Tuning Main Group Element-based Metal-Organic Framework to Boost Electrocatalytic Nitrogen Reduction Under Ambient Conditions.

Main group element-based materials are emerging catalysts for ammonia (NH 3 ) production via a sustainable electrochemical nitrogen reduction reaction (N 2 RR) pathway under ambient conditions. However, their N 2 RR performances are less explored due to the limited active behavior and unclear mechanism. Here, an aluminum-based defective metal-organic framework (MOF), aluminum-fumarate (Al-Fum), is investigated. As a proof of concept, the pristine Al-Fum MOF is synthesized by the solvothermal reaction process, and the defect engineering method namely solvent-assisted linker exchange, is applied to create the defective Al sites. The defective Al sites play an important role in ensuring the N 2 RR activity for defective Al-Fum.
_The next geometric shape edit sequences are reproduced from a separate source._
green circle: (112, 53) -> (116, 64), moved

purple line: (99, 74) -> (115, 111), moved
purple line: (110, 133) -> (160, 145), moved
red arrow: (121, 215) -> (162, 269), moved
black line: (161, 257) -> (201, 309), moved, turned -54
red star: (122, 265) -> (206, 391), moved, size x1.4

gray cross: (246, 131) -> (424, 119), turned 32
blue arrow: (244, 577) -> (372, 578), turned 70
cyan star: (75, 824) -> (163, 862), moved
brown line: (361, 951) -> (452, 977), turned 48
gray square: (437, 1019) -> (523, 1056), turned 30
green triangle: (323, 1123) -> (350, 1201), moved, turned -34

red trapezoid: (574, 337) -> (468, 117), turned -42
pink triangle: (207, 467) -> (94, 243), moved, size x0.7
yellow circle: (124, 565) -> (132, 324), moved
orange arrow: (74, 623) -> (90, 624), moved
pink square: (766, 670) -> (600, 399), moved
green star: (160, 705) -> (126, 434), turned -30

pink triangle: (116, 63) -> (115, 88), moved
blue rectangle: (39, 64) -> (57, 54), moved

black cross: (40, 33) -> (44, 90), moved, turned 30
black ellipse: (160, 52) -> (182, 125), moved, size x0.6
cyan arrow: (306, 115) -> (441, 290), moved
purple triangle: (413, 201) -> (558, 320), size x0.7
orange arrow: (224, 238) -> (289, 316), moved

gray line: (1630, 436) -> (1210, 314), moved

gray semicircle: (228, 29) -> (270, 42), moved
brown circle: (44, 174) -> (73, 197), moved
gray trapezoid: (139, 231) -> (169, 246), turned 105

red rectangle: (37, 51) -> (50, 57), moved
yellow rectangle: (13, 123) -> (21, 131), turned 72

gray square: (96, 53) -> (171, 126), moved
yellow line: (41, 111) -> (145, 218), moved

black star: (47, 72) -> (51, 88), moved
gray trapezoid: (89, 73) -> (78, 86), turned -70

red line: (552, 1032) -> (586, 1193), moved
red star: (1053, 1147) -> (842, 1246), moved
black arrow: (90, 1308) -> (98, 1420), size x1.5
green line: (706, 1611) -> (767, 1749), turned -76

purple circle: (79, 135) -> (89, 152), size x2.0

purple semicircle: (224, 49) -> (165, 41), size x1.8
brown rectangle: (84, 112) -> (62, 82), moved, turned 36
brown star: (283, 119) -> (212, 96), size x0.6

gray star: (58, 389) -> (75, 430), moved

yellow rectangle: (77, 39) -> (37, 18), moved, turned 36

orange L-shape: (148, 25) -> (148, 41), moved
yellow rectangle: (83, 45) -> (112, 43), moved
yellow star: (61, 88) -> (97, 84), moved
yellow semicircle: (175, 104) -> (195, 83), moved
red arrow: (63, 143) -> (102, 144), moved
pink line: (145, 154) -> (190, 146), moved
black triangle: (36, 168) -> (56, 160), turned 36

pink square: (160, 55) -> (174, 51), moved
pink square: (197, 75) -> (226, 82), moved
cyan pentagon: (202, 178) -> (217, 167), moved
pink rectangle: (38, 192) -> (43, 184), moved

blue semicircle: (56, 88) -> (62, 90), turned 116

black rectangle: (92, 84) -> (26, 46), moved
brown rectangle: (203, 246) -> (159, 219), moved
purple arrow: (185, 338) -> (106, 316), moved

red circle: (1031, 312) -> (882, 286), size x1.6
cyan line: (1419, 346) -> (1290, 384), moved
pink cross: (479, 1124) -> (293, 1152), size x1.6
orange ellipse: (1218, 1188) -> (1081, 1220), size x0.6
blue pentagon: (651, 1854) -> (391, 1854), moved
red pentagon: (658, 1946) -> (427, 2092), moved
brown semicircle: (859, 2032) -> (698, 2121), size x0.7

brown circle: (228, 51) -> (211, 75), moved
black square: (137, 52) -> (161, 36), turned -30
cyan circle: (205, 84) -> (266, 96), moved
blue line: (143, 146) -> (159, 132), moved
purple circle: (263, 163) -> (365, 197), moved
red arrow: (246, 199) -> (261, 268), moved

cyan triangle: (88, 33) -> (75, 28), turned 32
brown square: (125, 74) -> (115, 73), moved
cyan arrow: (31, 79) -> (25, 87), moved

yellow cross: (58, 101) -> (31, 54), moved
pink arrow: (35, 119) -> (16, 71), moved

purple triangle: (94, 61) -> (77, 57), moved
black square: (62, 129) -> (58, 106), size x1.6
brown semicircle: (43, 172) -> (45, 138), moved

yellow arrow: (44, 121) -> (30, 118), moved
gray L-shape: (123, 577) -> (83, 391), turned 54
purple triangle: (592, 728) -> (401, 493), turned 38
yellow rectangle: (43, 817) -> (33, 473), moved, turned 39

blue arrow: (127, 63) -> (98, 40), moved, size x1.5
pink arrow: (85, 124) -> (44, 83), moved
It is found that only the defective Al-Fum enables stable and effective electrochemical N 2 RR, in terms of the highest production rate of 53.9 µg(NH 3 ) h -1 mg cat -1 (in 0.4 m K 2 SO 4 ) and the Faradaic efficiency of 73.8% (in 0.1 m K 2 SO 4 ) at -0.15 V vs reversible hydrogen electrode) under ambient conditions. Density functional theory calculations confirm that the N 2 activation can be achieved on the defective Al sites. Such sites also allow the subsequent protonation process via the alternating associative mechanism. This defect characteristic gives the main group Al-based MOFs the ability to serve as promising electrocatalysts for N 2 RR and other attractive applications.